*Data shown:*
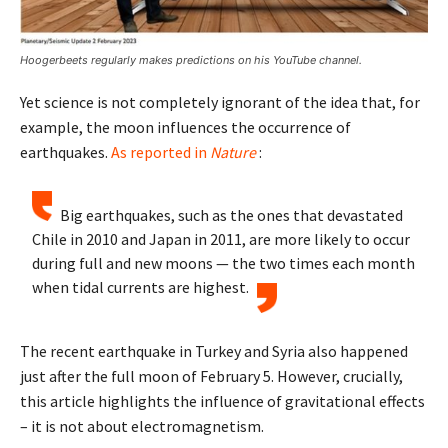
Hoogerbeets regularly makes predictions on his YouTube channel.
Yet science is not completely ignorant of the idea that, for
example, the moon influences the occurrence of
earthquakes.
As reported in
Nature
:
Big earthquakes, such as the ones that devastated
Chile in 2010 and Japan in 2011, are more likely to occur
during full and new moons — the two times each month
when tidal currents are highest.
The recent earthquake in Turkey and Syria also happened
just after the full moon of February 5. However, crucially,
this article highlights the influence of gravitational effects
– it is not about electromagnetism.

*Directions:*
Each line that holds the string "full" is to be copied from the entries above.

*Written response:*
during full and new moons — the two times each month
just after the full moon of February 5. However, crucially,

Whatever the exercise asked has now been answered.